Please return every line of the records below that holds the word "test".

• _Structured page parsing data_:

--- START ---

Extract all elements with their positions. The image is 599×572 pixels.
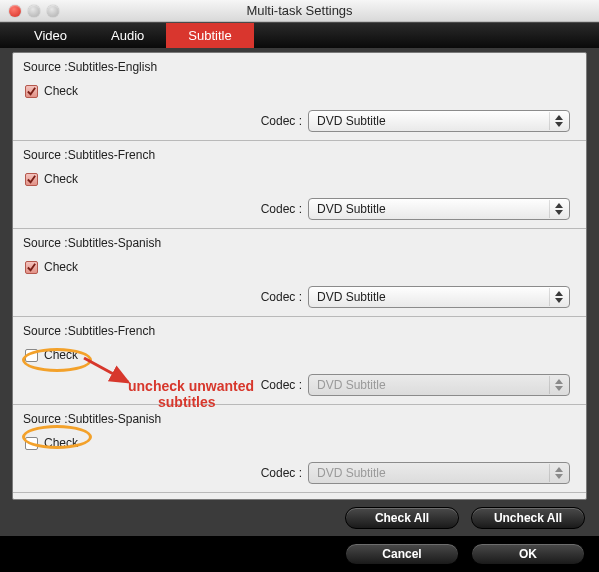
cancel-button[interactable]: Cancel bbox=[345, 543, 459, 565]
check-checkbox[interactable] bbox=[25, 437, 38, 450]
codec-select: DVD Subtitle bbox=[308, 374, 570, 396]
tab-bar: Video Audio Subtitle bbox=[0, 22, 599, 48]
codec-value: DVD Subtitle bbox=[317, 378, 386, 392]
codec-select[interactable]: DVD Subtitle bbox=[308, 286, 570, 308]
codec-label: Codec : bbox=[261, 114, 302, 128]
window-controls bbox=[0, 5, 59, 17]
check-label: Check bbox=[44, 84, 78, 98]
codec-select[interactable]: DVD Subtitle bbox=[308, 110, 570, 132]
check-buttons-bar: Check All Uncheck All bbox=[0, 500, 599, 536]
subtitle-row: Source :Subtitles-Spanish Check Codec : … bbox=[13, 229, 586, 317]
codec-label: Codec : bbox=[261, 202, 302, 216]
codec-label: Codec : bbox=[261, 466, 302, 480]
check-checkbox[interactable] bbox=[25, 173, 38, 186]
check-label: Check bbox=[44, 348, 78, 362]
source-label: Source :Subtitles-French bbox=[23, 148, 576, 162]
select-arrows-icon bbox=[549, 112, 567, 130]
check-label: Check bbox=[44, 260, 78, 274]
check-label: Check bbox=[44, 436, 78, 450]
source-label: Source :Subtitles-Spanish bbox=[23, 412, 576, 426]
check-label: Check bbox=[44, 172, 78, 186]
codec-value: DVD Subtitle bbox=[317, 290, 386, 304]
window-title: Multi-task Settings bbox=[0, 3, 599, 18]
source-label: Source :Subtitles-Spanish bbox=[23, 236, 576, 250]
close-window-button[interactable] bbox=[9, 5, 21, 17]
codec-select[interactable]: DVD Subtitle bbox=[308, 198, 570, 220]
source-label: Source :Subtitles-French bbox=[23, 324, 576, 338]
codec-value: DVD Subtitle bbox=[317, 114, 386, 128]
subtitle-row: Source :Subtitles-French Check Codec : D… bbox=[13, 317, 586, 405]
check-all-button[interactable]: Check All bbox=[345, 507, 459, 529]
uncheck-all-button[interactable]: Uncheck All bbox=[471, 507, 585, 529]
select-arrows-icon bbox=[549, 200, 567, 218]
select-arrows-icon bbox=[549, 464, 567, 482]
tab-video[interactable]: Video bbox=[12, 23, 89, 48]
codec-value: DVD Subtitle bbox=[317, 466, 386, 480]
dialog-buttons-bar: Cancel OK bbox=[0, 536, 599, 572]
titlebar: Multi-task Settings bbox=[0, 0, 599, 22]
subtitle-panel: Source :Subtitles-English Check Codec : … bbox=[12, 52, 587, 500]
subtitle-row: Source :Subtitles-English Check Codec : … bbox=[13, 53, 586, 141]
check-checkbox[interactable] bbox=[25, 261, 38, 274]
minimize-window-button[interactable] bbox=[28, 5, 40, 17]
source-label: Source :Subtitles-English bbox=[23, 60, 576, 74]
codec-select: DVD Subtitle bbox=[308, 462, 570, 484]
codec-label: Codec : bbox=[261, 378, 302, 392]
select-arrows-icon bbox=[549, 376, 567, 394]
codec-label: Codec : bbox=[261, 290, 302, 304]
subtitle-row: Source :Subtitles-French Check Codec : D… bbox=[13, 141, 586, 229]
check-checkbox[interactable] bbox=[25, 85, 38, 98]
check-checkbox[interactable] bbox=[25, 349, 38, 362]
zoom-window-button[interactable] bbox=[47, 5, 59, 17]
subtitle-row: Source :Subtitles-Spanish Check Codec : … bbox=[13, 405, 586, 493]
tab-subtitle[interactable]: Subtitle bbox=[166, 23, 253, 48]
codec-value: DVD Subtitle bbox=[317, 202, 386, 216]
ok-button[interactable]: OK bbox=[471, 543, 585, 565]
select-arrows-icon bbox=[549, 288, 567, 306]
tab-audio[interactable]: Audio bbox=[89, 23, 166, 48]
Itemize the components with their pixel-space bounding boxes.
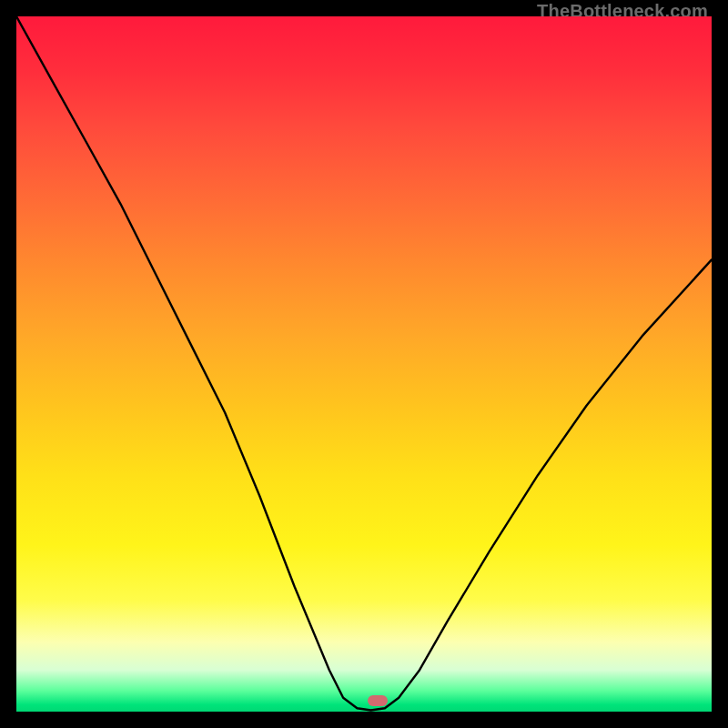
plot-area [16, 16, 712, 712]
current-config-marker [368, 695, 388, 706]
bottleneck-curve [16, 16, 712, 712]
chart-frame: TheBottleneck.com [0, 0, 728, 728]
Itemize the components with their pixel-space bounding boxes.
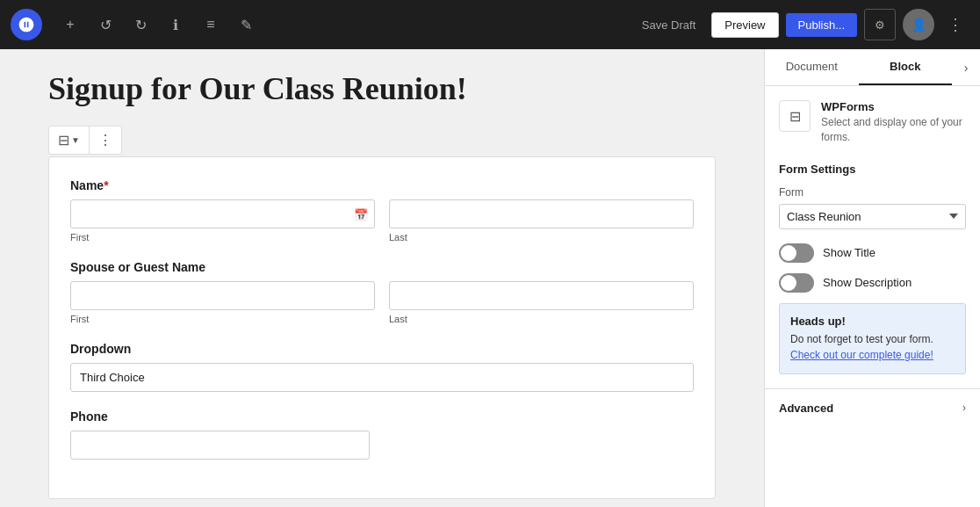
last-name-col: Last — [389, 199, 694, 243]
block-name-label: WPForms — [821, 100, 966, 113]
tab-block[interactable]: Block — [859, 49, 953, 85]
advanced-label: Advanced — [779, 402, 833, 415]
advanced-chevron-icon: › — [962, 402, 966, 414]
phone-field-group: Phone — [70, 409, 694, 460]
spouse-first-col: First — [70, 281, 375, 324]
show-title-toggle[interactable] — [779, 243, 814, 263]
last-sublabel: Last — [389, 232, 694, 243]
form-icon: ⊟ — [58, 132, 69, 148]
undo-button[interactable]: ↺ — [91, 11, 119, 39]
name-row: 📅 First Last — [70, 199, 694, 243]
first-name-col: 📅 First — [70, 199, 375, 243]
spouse-field-group: Spouse or Guest Name First Last — [70, 260, 694, 324]
preview-button[interactable]: Preview — [711, 12, 778, 38]
heads-up-title: Heads up! — [790, 315, 955, 328]
spouse-label: Spouse or Guest Name — [70, 260, 694, 274]
right-sidebar: Document Block › ⊟ WPForms Select and di… — [764, 49, 980, 507]
kebab-menu-icon: ⋮ — [98, 132, 112, 148]
wpforms-block-icon: ⊟ — [779, 100, 811, 132]
dropdown-select-display[interactable]: Third Choice — [70, 363, 694, 392]
list-view-button[interactable]: ≡ — [197, 11, 225, 39]
spouse-first-sublabel: First — [70, 314, 375, 324]
sidebar-tabs: Document Block › — [765, 49, 980, 86]
content-area: Signup for Our Class Reunion! ⊟ ▼ ⋮ Name… — [0, 49, 764, 507]
first-name-input[interactable] — [70, 199, 375, 228]
topbar: + ↺ ↻ ℹ ≡ ✎ Save Draft Preview Publish..… — [0, 0, 980, 49]
show-title-row: Show Title — [779, 243, 966, 263]
show-description-label: Show Description — [823, 276, 912, 289]
form-select-dropdown[interactable]: Class Reunion — [779, 204, 966, 229]
dropdown-field-group: Dropdown Third Choice — [70, 342, 694, 392]
spouse-last-input[interactable] — [389, 281, 694, 310]
calendar-icon: 📅 — [354, 207, 368, 221]
form-field-label: Form — [779, 186, 966, 199]
block-description: Select and display one of your forms. — [821, 115, 966, 145]
user-avatar[interactable]: 👤 — [903, 9, 934, 40]
spouse-last-col: Last — [389, 281, 694, 324]
save-draft-button[interactable]: Save Draft — [633, 13, 704, 37]
form-block: Name* 📅 First Last — [48, 156, 716, 499]
required-indicator: * — [104, 178, 108, 192]
heads-up-box: Heads up! Do not forget to test your for… — [779, 303, 966, 374]
main-layout: Signup for Our Class Reunion! ⊟ ▼ ⋮ Name… — [0, 49, 980, 507]
overflow-menu-icon[interactable]: ⋮ — [941, 11, 969, 39]
block-toolbar: ⊟ ▼ ⋮ — [48, 126, 122, 155]
settings-gear-button[interactable]: ⚙ — [864, 9, 896, 40]
info-button[interactable]: ℹ — [162, 11, 190, 39]
editor-wrapper: Signup for Our Class Reunion! ⊟ ▼ ⋮ Name… — [48, 70, 716, 499]
show-description-toggle[interactable] — [779, 273, 814, 293]
complete-guide-link[interactable]: Check out our complete guide! — [790, 349, 933, 361]
edit-button[interactable]: ✎ — [232, 11, 260, 39]
block-info-section: ⊟ WPForms Select and display one of your… — [765, 86, 980, 388]
spouse-row: First Last — [70, 281, 694, 324]
publish-button[interactable]: Publish... — [786, 13, 857, 37]
show-description-row: Show Description — [779, 273, 966, 293]
redo-button[interactable]: ↻ — [126, 11, 155, 39]
show-title-label: Show Title — [823, 246, 876, 259]
name-label: Name* — [70, 178, 694, 192]
first-name-input-wrapper: 📅 — [70, 199, 375, 228]
phone-label: Phone — [70, 409, 694, 424]
block-more-options-button[interactable]: ⋮ — [90, 127, 121, 154]
spouse-first-input[interactable] — [70, 281, 375, 310]
add-block-button[interactable]: + — [56, 11, 84, 39]
block-info: ⊟ WPForms Select and display one of your… — [779, 100, 966, 145]
advanced-section[interactable]: Advanced › — [765, 388, 980, 427]
wp-logo-icon[interactable] — [11, 9, 42, 40]
dropdown-label: Dropdown — [70, 342, 694, 356]
spouse-last-sublabel: Last — [389, 314, 694, 324]
form-block-type-button[interactable]: ⊟ ▼ — [49, 127, 90, 154]
heads-up-text: Do not forget to test your form. Check o… — [790, 331, 955, 363]
phone-input[interactable] — [70, 431, 370, 460]
form-settings-title: Form Settings — [779, 163, 966, 176]
page-title: Signup for Our Class Reunion! — [48, 70, 716, 108]
sidebar-collapse-arrow[interactable]: › — [952, 49, 980, 85]
last-name-input[interactable] — [389, 199, 694, 228]
block-info-text: WPForms Select and display one of your f… — [821, 100, 966, 145]
first-sublabel: First — [70, 232, 375, 243]
name-field-group: Name* 📅 First Last — [70, 178, 694, 243]
tab-document[interactable]: Document — [765, 49, 859, 85]
dropdown-arrow-icon: ▼ — [71, 135, 80, 145]
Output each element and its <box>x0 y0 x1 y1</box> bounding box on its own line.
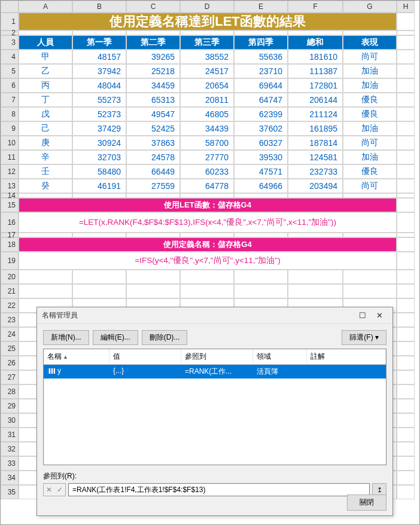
data-cell[interactable]: 24578 <box>126 150 180 164</box>
filter-button[interactable]: 篩選(F) ▾ <box>342 330 386 345</box>
row-header[interactable]: 35 <box>1 485 19 499</box>
data-cell[interactable]: 232733 <box>288 164 343 179</box>
row-header[interactable]: 5 <box>1 64 19 78</box>
empty-cell[interactable] <box>397 413 415 428</box>
row-header[interactable]: 21 <box>1 284 19 298</box>
row-header[interactable]: 24 <box>1 327 19 341</box>
empty-cell[interactable] <box>397 356 415 370</box>
empty-cell[interactable] <box>397 428 415 442</box>
empty-cell[interactable] <box>397 313 415 327</box>
data-cell[interactable]: 24517 <box>180 64 234 78</box>
data-cell[interactable]: 甲 <box>19 50 72 64</box>
row-header[interactable]: 26 <box>1 356 19 370</box>
empty-cell[interactable] <box>397 384 415 399</box>
empty-cell[interactable] <box>397 370 415 384</box>
data-cell[interactable]: 25218 <box>126 64 180 78</box>
close-button[interactable]: 關閉 <box>347 495 386 511</box>
data-cell[interactable]: 20654 <box>180 78 234 93</box>
formula-cell[interactable]: =LET(x,RANK(F4,$F$4:$F$13),IFS(x<4,"優良",… <box>19 212 397 233</box>
data-cell[interactable]: 23710 <box>234 64 288 78</box>
data-cell[interactable]: 64966 <box>234 179 288 193</box>
row-header[interactable]: 7 <box>1 93 19 107</box>
empty-cell[interactable] <box>397 456 415 471</box>
row-header[interactable]: 14 <box>1 193 19 198</box>
data-cell[interactable]: 27559 <box>126 179 180 193</box>
row-header[interactable]: 4 <box>1 50 19 64</box>
row-header[interactable]: 29 <box>1 399 19 413</box>
data-cell[interactable]: 64778 <box>180 179 234 193</box>
close-icon[interactable]: ✕ <box>371 311 388 320</box>
ref-action-icons[interactable]: ✕✓ <box>43 483 66 496</box>
data-cell[interactable]: 55273 <box>72 93 126 107</box>
data-cell[interactable]: 加油 <box>343 78 397 93</box>
data-cell[interactable]: 庚 <box>19 136 72 150</box>
data-cell[interactable]: 38552 <box>180 50 234 64</box>
empty-cell[interactable] <box>72 284 126 298</box>
data-cell[interactable]: 65313 <box>126 93 180 107</box>
row-header[interactable]: 8 <box>1 107 19 121</box>
data-cell[interactable]: 58700 <box>180 136 234 150</box>
row-header[interactable]: 15 <box>1 198 19 212</box>
empty-cell[interactable] <box>19 284 72 298</box>
empty-cell[interactable] <box>180 270 234 284</box>
row-header[interactable]: 25 <box>1 341 19 356</box>
data-cell[interactable]: 39530 <box>234 150 288 164</box>
data-cell[interactable]: 47571 <box>234 164 288 179</box>
data-cell[interactable]: 203494 <box>288 179 343 193</box>
row-header[interactable]: 30 <box>1 413 19 428</box>
data-cell[interactable]: 66449 <box>126 164 180 179</box>
row-header[interactable]: 20 <box>1 270 19 284</box>
list-row[interactable]: y {...} =RANK(工作... 活頁簿 <box>44 365 386 379</box>
data-cell[interactable]: 46191 <box>72 179 126 193</box>
row-header[interactable]: 34 <box>1 471 19 485</box>
row-header[interactable]: 19 <box>1 252 19 270</box>
empty-cell[interactable] <box>343 270 397 284</box>
data-cell[interactable]: 62399 <box>234 107 288 121</box>
data-cell[interactable]: 48157 <box>72 50 126 64</box>
data-cell[interactable]: 壬 <box>19 164 72 179</box>
col-scope[interactable]: 領域 <box>253 349 307 364</box>
edit-button[interactable]: 編輯(E)... <box>93 330 138 345</box>
col-comment[interactable]: 註解 <box>307 349 386 364</box>
data-cell[interactable]: 172801 <box>288 78 343 93</box>
data-cell[interactable]: 48044 <box>72 78 126 93</box>
col-header[interactable]: F <box>288 1 343 13</box>
row-header[interactable]: 28 <box>1 384 19 399</box>
data-cell[interactable]: 52373 <box>72 107 126 121</box>
data-cell[interactable]: 34439 <box>180 121 234 136</box>
data-cell[interactable]: 49547 <box>126 107 180 121</box>
empty-cell[interactable] <box>397 327 415 341</box>
data-cell[interactable]: 60233 <box>180 164 234 179</box>
data-cell[interactable]: 37942 <box>72 64 126 78</box>
col-value[interactable]: 值 <box>109 349 181 364</box>
row-header[interactable]: 10 <box>1 136 19 150</box>
data-cell[interactable]: 尚可 <box>343 179 397 193</box>
data-cell[interactable]: 187814 <box>288 136 343 150</box>
new-button[interactable]: 新增(N)... <box>43 330 89 345</box>
empty-cell[interactable] <box>343 284 397 298</box>
row-header[interactable]: 1 <box>1 13 19 30</box>
empty-cell[interactable] <box>397 270 415 284</box>
data-cell[interactable]: 58480 <box>72 164 126 179</box>
empty-cell[interactable] <box>234 270 288 284</box>
data-cell[interactable]: 37863 <box>126 136 180 150</box>
select-all[interactable] <box>1 1 19 13</box>
row-header[interactable]: 31 <box>1 428 19 442</box>
data-cell[interactable]: 乙 <box>19 64 72 78</box>
data-cell[interactable]: 丁 <box>19 93 72 107</box>
data-cell[interactable]: 46805 <box>180 107 234 121</box>
row-header[interactable]: 18 <box>1 237 19 252</box>
row-header[interactable]: 12 <box>1 164 19 179</box>
empty-cell[interactable] <box>126 284 180 298</box>
data-cell[interactable]: 181610 <box>288 50 343 64</box>
row-header[interactable]: 32 <box>1 442 19 456</box>
data-cell[interactable]: 20811 <box>180 93 234 107</box>
data-cell[interactable]: 206144 <box>288 93 343 107</box>
empty-cell[interactable] <box>397 442 415 456</box>
data-cell[interactable]: 癸 <box>19 179 72 193</box>
empty-cell[interactable] <box>397 471 415 485</box>
row-header[interactable]: 9 <box>1 121 19 136</box>
empty-cell[interactable] <box>72 270 126 284</box>
col-header[interactable]: B <box>72 1 126 13</box>
col-header[interactable]: G <box>343 1 397 13</box>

--- END ---

• _Finished task_:
heads-up-box: Heads up! Do not forget to test your for… — [779, 303, 966, 374]
heads-up-text: Do not forget to test your form. Check o… — [790, 331, 955, 363]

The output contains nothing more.